Celebrity supporter, singer Andrea Corr told the Irish Post: “Bernie’s compassion and commitment have helped many women from the Irish Travelling community flee domestic violence with their children and resettle in a safe and healthy environment. She tirelessly works to bring hope and refuge to these women who might otherwise be forgotten on the outskirts of society and she is an absolute inspiration to me.”



Bernie O’Roarke has worked for Solace Women’s Aid since 2005. The Co. Westmeath woman originally started as a refuge worker, before taking on the outreach service six months later. She told us why the project is as vital as ever.


Tell us about the charity and your role:

“We offer aid and refuge to the women and children victims of domestic and sexual abuse across London. We also provide a full range of support services including legal, advocacy and counselling and therapy. We have numerous refuges across London and have 183 women in them at any given time on any given day. Many will be there with their children.
“My role first and foremost is to ensure there are refuge spaces for Irish women and Irish Traveller women and that there is someone there to work with them as they escape that violence. I will also visit the women at the refuges and on traveller sites. Elsewhere in my role I provide training to the police, social services and NHS about working with the women and I spend time speaking at conferences across the country. Basically every single day I am working to heighten awareness of domestic violence in our Irish communities.”

What services does the charity provide for Irish children?

“Solace Women’s Aid worked with 4,766 service users across London last year. Nine per cent of these were Irish and Irish Traveller women, which is a disproportionately high number. Most of these women will have their children with them — and an average traveller woman has four kids — so we have a number of services on offer for the children too.We provide therapy and counselling for those traumatised by the abuse they have witnessed at home, or take them on day trips or spend time looking after them so their mothers get some respite and a chance to make use of our services. “

How does IYF funding support your work?

“The IYF money we receive goes specifically into funding our Solas Anois children’s worker. We see so many Irish children here and this role allows us to offer specific services for them, from taking them on trips over the summer to show them a little bit of life outside the trauma of the abuse they have witnessed at home, to offering therapy and counselling to address their trauma. It further supports the work we are doing with their mothers as it allows them the time to attend our workshops and sessions and get educated to get out of their situation. We help them learn that they have a right to live free from violence, as do their children. So it’s vital that we provide all these services for both the children and the women we see.”

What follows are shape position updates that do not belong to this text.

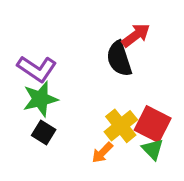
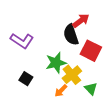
green star: (40, 99) -> (56, 63), moved
red square: (153, 124) -> (91, 51), moved

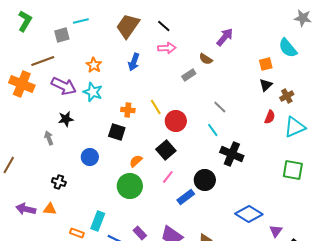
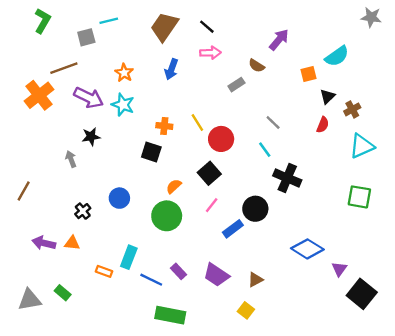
cyan semicircle: (288, 48) -> (337, 56), moved, turned -85
orange square: (266, 64) -> (309, 74), moved
orange cross: (22, 84) -> (39, 95), turned 30
red semicircle: (270, 117) -> (323, 125), moved
blue circle: (90, 157) -> (119, 198), moved
black cross: (59, 182) -> (83, 211), turned 32

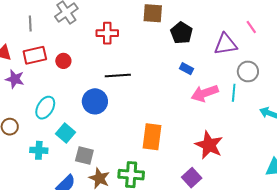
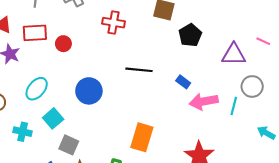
pink line: (251, 27) -> (263, 41), turned -40
blue rectangle: (187, 69) -> (183, 82), moved
black line: (118, 75) -> (139, 70), moved

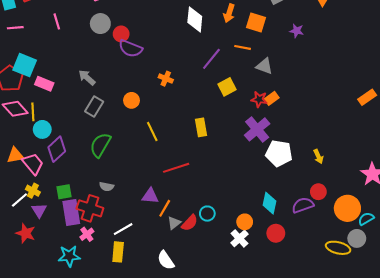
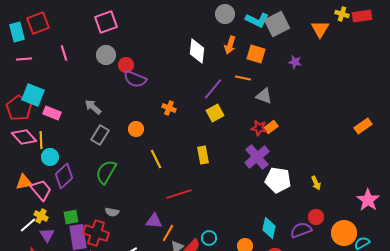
yellow square: (227, 87) -> (215, 113), moved

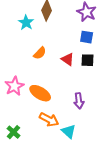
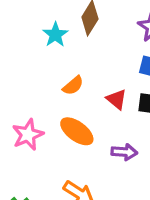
orange ellipse: (40, 93) -> (77, 131), moved
purple arrow: (79, 101) -> (124, 152), moved, turned -84

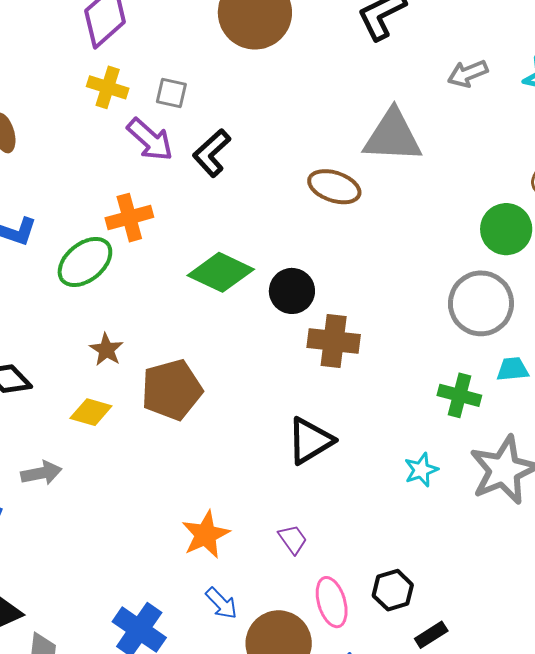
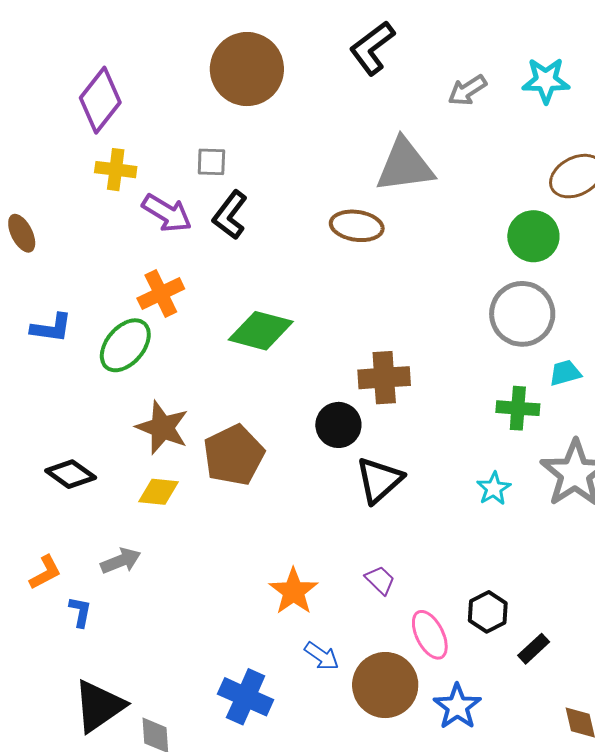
gray square: (171, 93) -> (211, 162), moved
black circle: (292, 291) -> (338, 425), moved
brown star: (106, 350) -> (162, 428), size x1.6

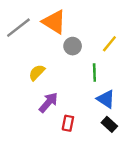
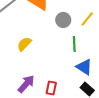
gray circle: (73, 46) -> (63, 20), moved
purple arrow: (48, 102) -> (26, 84), moved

How important is the work you do for the children you serve?

“If this service did not exist these children would be stuck at home watching this consistent violence, which is just so damaging to them as well as their mothers. I find it so hard to grasp, even after all these years, that these children are aware and in the house when this violence is going on. We then find out in years to come what effect this has on them and there is no doubt in my mind that some of the young boys will grow up to emulate their father’s behaviour. They learn that women will put up with violence and expect that in later life. What we provide here works towards changing that. Of course change only comes from within the culture, but we can help these women stand up and refuse to accept this violence for themselves and their children.”

What does it mean to your organisation to be nominated for the IYF Hibernian Hero Award?

“When I heard we were nominated I did a little jig, it’s fantastic. I’m thrilled to think that domestic violence, which is not a sexy subject, is being tackled and highlighted in this way though the nomination. It’s absolutely brilliant that the IYF and The Irish Post have not shied away from this and I hope this gets this message out further — as it’s still taboo — and helps to give these women a voice.”